Some genetic algorithm could probably do that, given enough time to evolve
If he used phantom power to power microcontroler, it would be cooler
6 minutes wasted
Love it!
Cool, need stuff like this! :P
You need how many DI boxes?
check out the photos at flickr to get an idea of how small it actually is:
http://www.flickr.com/photos/dojoe/6300625551/
http://www.flickr.com/photos/dojoe/6300624877/
Damn i was up until 2am writing a PCM WAV generator in Labview that could atempt to play the single line functions. I must be missing sometihng because i cant get anything to sound as cool as the ones from the link.

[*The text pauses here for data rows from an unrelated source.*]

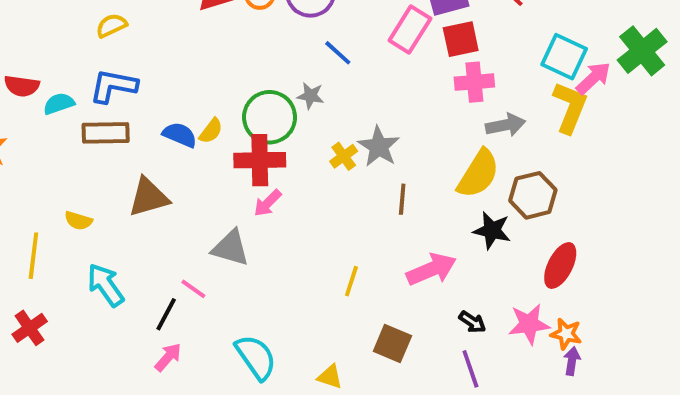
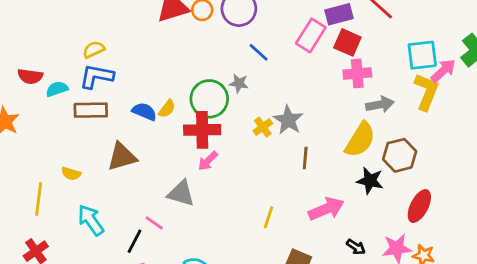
yellow semicircle: (111, 26) -> (94, 50), moved
red square: (461, 39) -> (347, 42), turned 36
cyan square: (564, 57) -> (422, 55), turned -32

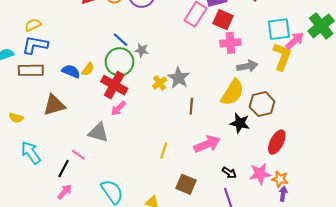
blue line: (259, 52) -> (121, 40), moved
red cross: (202, 130) -> (114, 85), turned 30

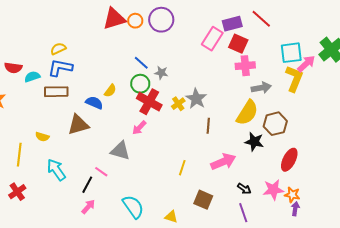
green circle: (120, 62) -> (140, 84), size x0.7
blue semicircle: (71, 71) -> (94, 103), moved
red cross: (114, 85) -> (149, 102), moved

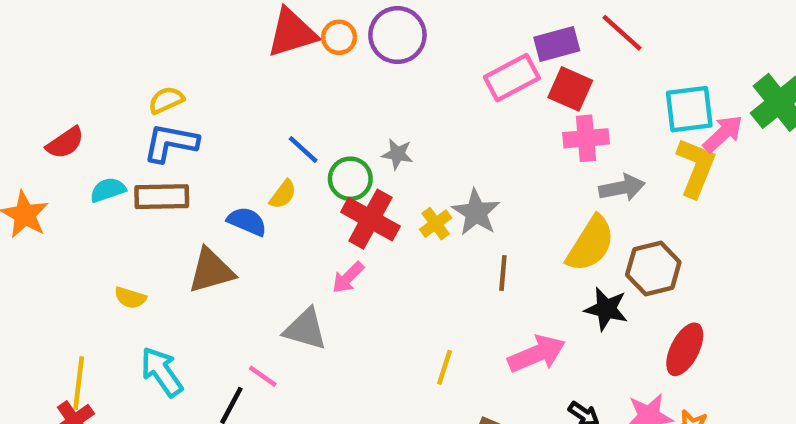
pink rectangle: (212, 39) -> (512, 78), turned 30
blue line: (141, 63) -> (303, 150), moved
red semicircle: (13, 68) -> (65, 143), turned -42
cyan semicircle: (32, 77) -> (108, 190), moved
yellow line: (19, 155) -> (79, 383), moved

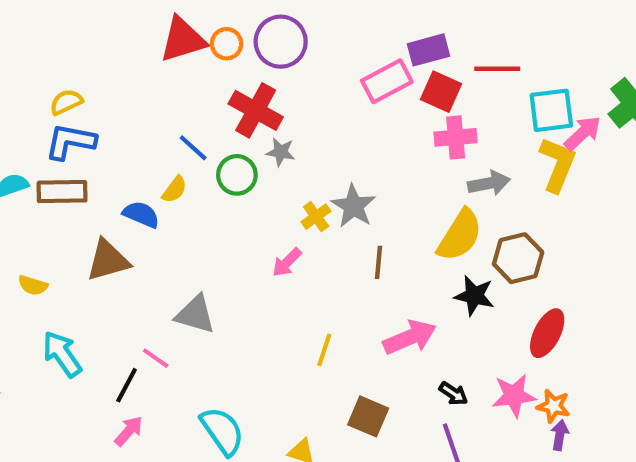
red line: (622, 33) -> (497, 69), moved, turned -42
red cross: (370, 219) -> (256, 110), moved
pink arrow: (348, 277) -> (287, 262), moved

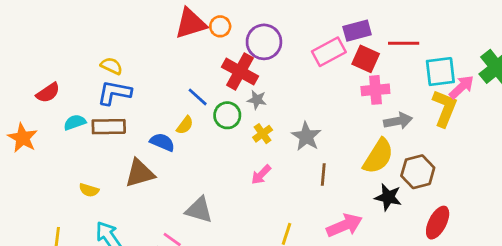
purple circle: (281, 42) -> (264, 42), moved
yellow semicircle: (66, 102) -> (112, 66), turned 50
yellow cross: (316, 217) -> (263, 134), moved

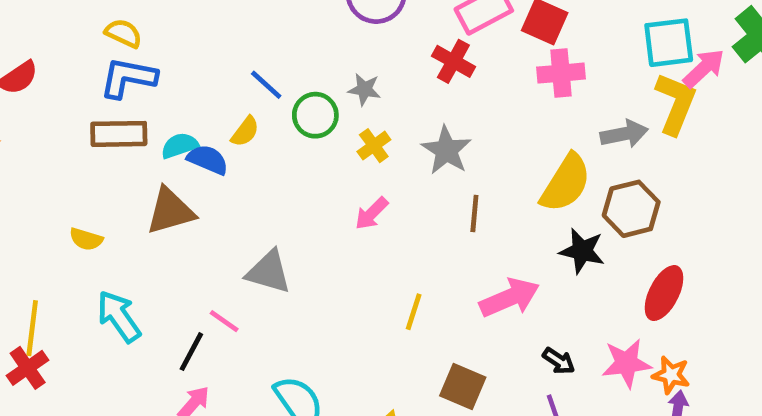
red cross: (240, 72) -> (453, 61), moved, size x0.7
gray arrow: (398, 121) -> (624, 134), moved
cyan semicircle: (75, 122) -> (180, 146), moved

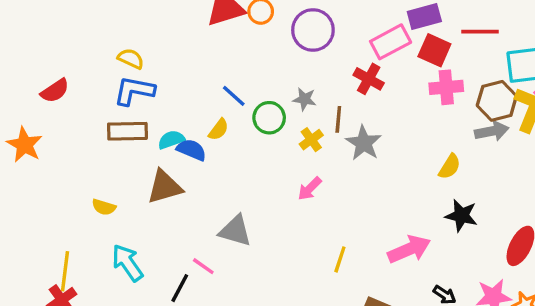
yellow semicircle: (566, 183) -> (450, 167), size x0.6
brown hexagon: (631, 209) -> (497, 101), moved
brown line: (474, 213) -> (338, 119), moved

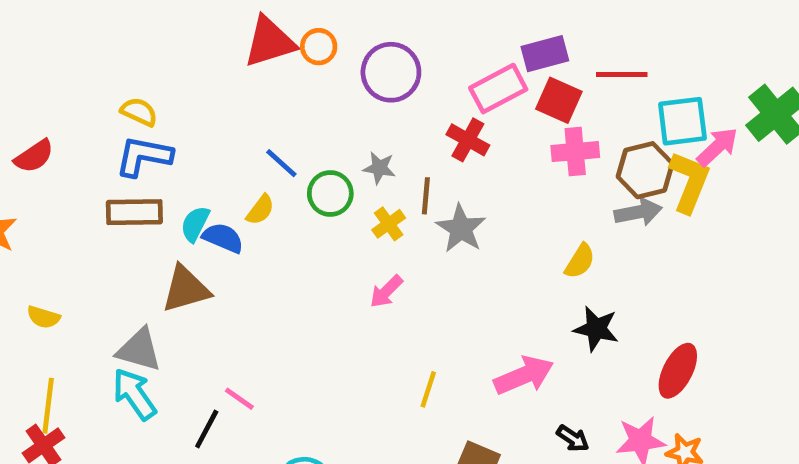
cyan semicircle: (171, 140) -> (195, 224), turned -44
yellow semicircle: (104, 207) -> (43, 317), moved
gray triangle: (235, 231) -> (139, 350), moved

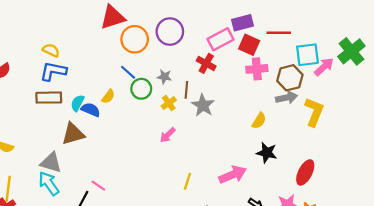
orange circle: (319, 47) -> (135, 39), moved, size x1.6
blue line: (281, 163) -> (128, 72), moved
yellow L-shape: (689, 182) -> (314, 112), moved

The noise on the audio jack…i would kill someone if they did that to me. well id be pissed. Bad enough my guitar cables have to be jiggled sometimes to not make static noise. Random noise would not be fun…
Just have it turn on very sporadically. It’s always hard to troubleshoot something you can’t reproduce. >:)
Aren’t these algorithms analogous to a fractals but in sound space rather than 2d space? It’s a small formula which generates an infinite, repeating, self-similar but varying pattern.
Would be nice to see schematicas and firmware!